What Hippocrates wrote next is pivotal; with the stroke of a pen, he exposed the very mechanism by which charlatans preserve their authority in medicine. Faith healers—to use a more modern term—insulate themselves from criticism in a precise and predictable way. Hippocrates performed the invaluable service of laying this strategy bare.
“They who first referred this malady [epilepsy] to the gods appear to me to have been just such persons as the conjurors, purificators, mountebanks, and charlatans now are,” Hippocrates wrote, “who give themselves out for being excessively religious, and as knowing more than other people.”
Faith healers, equipped with this divine authority, next prescribe courses of treatment “safe for themselves…by applying purifications and incantations, and enforcing abstinence from baths and many articles of food which are unwholesome to men in diseases.”
This is the key move: faith healers are careful to never prescribe anything potent enough to cause actual physiological harm. That way, if the patient dies, it was the fault of the gods or spirits (or the patient). Yet if the patient recovers—of their own accord, of course—then the charlatan gets full credit. They never risk failure—because every possible outcome can be explained away.
As Hippocrates put it:
If the person should recover, theirs would be the honor and credit; and if he should die, they would have a certain defense, as if the gods, and not they, were to blame, seeing they had administered nothing either to eat or drink as medicines, nor had overheated him with baths, so as to prove the cause of what had happened.

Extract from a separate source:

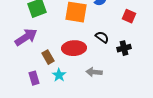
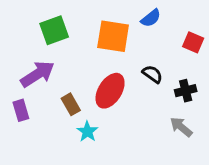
red ellipse: (74, 48) -> (110, 91), turned -55
gray arrow: (94, 72) -> (181, 127), moved, turned 35
purple rectangle: (34, 78) -> (21, 110), moved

Hippocrates had uncovered the foundation upon which the next two-thousand years of homeopathic medicine, faith healing, and exorcisms would be built. The USCCB leans on it to this day—as do countless New Age and homeopathic practitioners. Accidental successes are emphasized; the greater number of failures, dismissed. It is a self-protecting system that has survived in every era of human history. But systems that cannot be tested cannot fail. And systems that cannot fail can never improve.
Not that Hippocrates knew how to treat epilepsy any better. He believed that all illnesses came from an imbalance in bodily fluids (humors). His prescriptions included dietary changes, exercise, sufficient sleep, and possibly bloodletting. We are a long way from the anti-seizure medications and neurosurgical advances of modern medicine. But we would have never reached these advances at all if we had limited ourselves to chanting words at patients from sacred texts and hoping for the best.
So the next time you place your trust in a trained physician rather than the incantations of a priest, remember the lesson—a method that explains every outcome explains nothing at all—and that is precisely why it endures.
References
Goldberg, Herbert S. Hippocrates: Father of Medicine. Muriwai Books, 2017.
Hippocrates. On the Sacred Disease. Dalcassian Publishing Company, 2023.